Venha comigo, brisa.
Ouça o barulho de minhas asas...
Este é o poema escrito no corpo.
Deixe na praia a poeira do vidro
E vamos até depois do mar...
Precisamos cultivar a nova terra
Para os que ainda saltarão da montanha
No rio que corre ao mar.
Pule!
E venha comigo...

quarta-feira, 31 de agosto de 2011

Eu sei...

Ah, o retorno é sempre bom...
Depois de quebrar os deuses de alabastro
E lançar-me fora da carruagem faiscada,
Retorno ao velho moinho de pedra,
Desço o poço até a fonte.
Lá estão Orfeu e os outros tocando a bela música
E todos os outros bárbaros...
Eles cantam e dançam como índios entorpecidos,
Reinventando o velho universo.
Lá no fundo do poço o barro arde áspero e quente.
E com a argila esculpem a nova Grécia, Roma e Pérsia.
O mundo pertence aos bárbaros,
Eu sei...
É preciso subir ao extremo norte
Onde não há argila nem alabastro,
Para tornar-se pacífico e eterno mancebo.
Por isso deixo aqui os velhos barbudos e os pedreiros
E subo!

segunda-feira, 20 de junho de 2011

Soneto n° 1

Ahahahahahahahahahah...
Ahahahahahahahahahah...
Ahahahahahahahahahah...
Ahahahahahahahahahah...

Ahahahahahahahahahah...
Ahahahahahahahahahah...
Ahahahahahahahahahah...
Ahahahahahahahahahah...

Ahahahahahahahahahah...
Ahahahahahahahahahah...
Ahahahahahahahahahah...

Ahahahahahahahahahah...
Ahahahahahahahahahah...
Ahahahahahahahahahah...

domingo, 19 de junho de 2011

Até que a luz se volta...

Há dias que o sol escurece
E não há sequer as chispas de uma candela.
As cores afugentam-se todas
Numa imensa imagem escura, inóspita...
É o inferno, indubitável e perverso
Com os demônios mascarados
À procura de suas faces perdidas...
Eu vejo os vultos e suas máscaras
Na multifacetada máscara do outro,
Máscaras dos demônios no escuro...
E um deles olha pra mim
Com seus olhos cristãos...
Como nos meus velhos olhos no espelho.
Até que luz se volta...

quarta-feira, 15 de junho de 2011

O pobre pássaro

De tanto voar, cansa o pássaro,
Entediado do céu aberto, imenso...
Chega até larga o céu por algo intenso,
Algo difícil de ver, de tão puro e raro.

E busca a vida inteira o pobre pássaro...
Até achar o que procura de tão escondido.
Busca, busca até sentir o próprio sentido...
E quando encontra, paga um preço caro.

É uma loucura voar o céu perdido.
Sem saber onde pousar acaba ferido,
Sem o azul do céu imenso e claro...

E aí termina preso o pobre pássaro...
Com a ruína de seu destino sofrido,
Cantando pro seu amor não ser esquecido!

quarta-feira, 1 de junho de 2011

Soneto Maldito III

Depois do imenso ego ferido,
O moralismo perde a calma
E se enche de ódio até a alma
Como o velho diabo perdido.

É a insensatez a própria vaidade
Que liberta o demônio proibido,
Abrigando no coração, escondido,
O sopro dos moinhos da maldade.

E jorra o ódio como a água na fonte,
Molhando os olhos, franzindo a fronte,
Rosnando planos pelos próprios dentes.

É a liberdade humana e as suas fraquezas
Que dominam as idéias e as suas certezas,
Acabando com a pureza de todas as mentes.
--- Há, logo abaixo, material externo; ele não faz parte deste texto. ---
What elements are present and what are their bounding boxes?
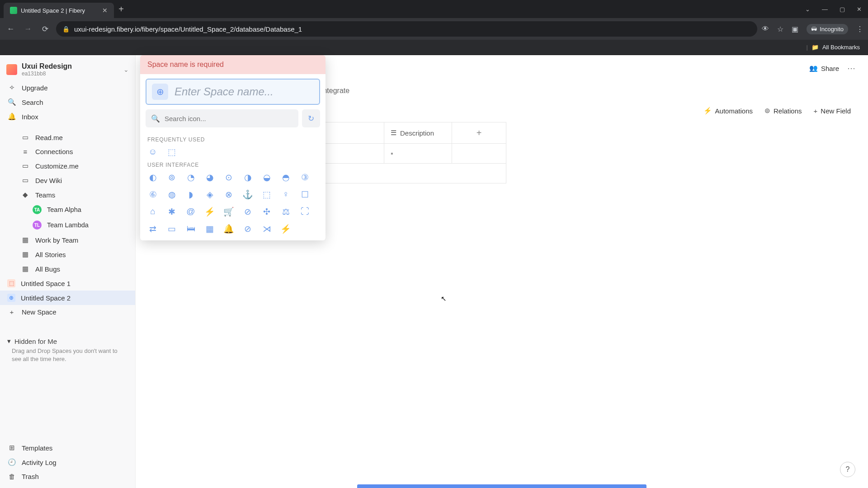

terça-feira, 31 de maio de 2011

Soneto Maldito II

É o inferno toda a imaginação
E a verdade é simples e pura!
Os demônios sofrem de solidão,
E perdidos, se enchem de loucura.

Aí o negro céu da mentira fura...
E se desfaz na tempestade o enredo
Que no tempo o sonho era o segredo
Pra encontrar no fundo a própria cura.

Que diabos a mentira esconde?
E a maldade termina onde?
No infinito da indagação?

Malditos, perdidos pela usura,
Jamais terão a candura
De ter puro o próprio coração.

sexta-feira, 27 de maio de 2011

Seco ou tinto...

– Um vinho, por favor...
– Seco ou tinto?
– Seco e meio amargo...
Amargo... como a vida é as vezes, amarga.
Foi a um tempo perdido que os relógios jamais o trarão de volta nas voltas que o ponteiro dá. Era quando existia eternidade e eu podia correr atrás de Alice no seu país fantasioso... eu corria na minha infância... corria os campos pra bem longe de todos... corria livremente com o vento no rosto como um pássaro... eu corria livremente...
– Por favor, você poderia pedir ao pianista que me tocasse a Opus 37 de Chopin. É um pedido de aniversário.
– Claro. Tenha as nossas congratulações, senhor...
Alice... por trás de toda a vida há uma grande paixão. É imprescindível viver a experiência de uma grande paixão e incomensurável a sua importância em nossa vida. Mesmo quão grande seja a infindável frustração de nossas vontades...
– O vinho está ótimo e Chopin, como sempre, inenarrável.
Quando nasci, eu deveria ter sido lançado do monte Taigeto como os filhos impróprios de Esparta. – Sorte! Meus pais tiveram compaixão de minha aparência um tanto diferente. A fissura labial é um problema congênito e provoca uma fisionomia fora dos padrões estéticos de beleza. É um toque divino que põe alguns indivíduos no seu lugar um pouco atrás das possibilidades romanescas e um pouco à frente na lista dos mais perturbados com os mais horrendos opróbrios escolares. Aliás, a minha vida toda foi uma grande chacota, divina. É a permissividade dos céus na construção de conflitos espetaculosos para a grande tragédia da vida. O prazer às vezes consiste em assistir a dor dos outros. – Sorte! Meu pai era arquiteto e minha mãe, médica. Financiaram uma cirurgia planejada para quando os meus lábios estivessem mais desenvolvidos, para camuflar a falha genética, amenizando meu problema com as mulheres quando completei dezoito anos. Mas nada superou meus traumas psicológicos...
– Grande Chopin... consegue traduzir as paixões e aflições de um ser como eu em um belo piano. Adoro a música... sinto a alma... sinto a vida sendo consumada poeticamente... sinto... é bom sentir, sobretudo a vida.
– Por favor, traga-me outra taça de vinho, o mais amargo que tiver!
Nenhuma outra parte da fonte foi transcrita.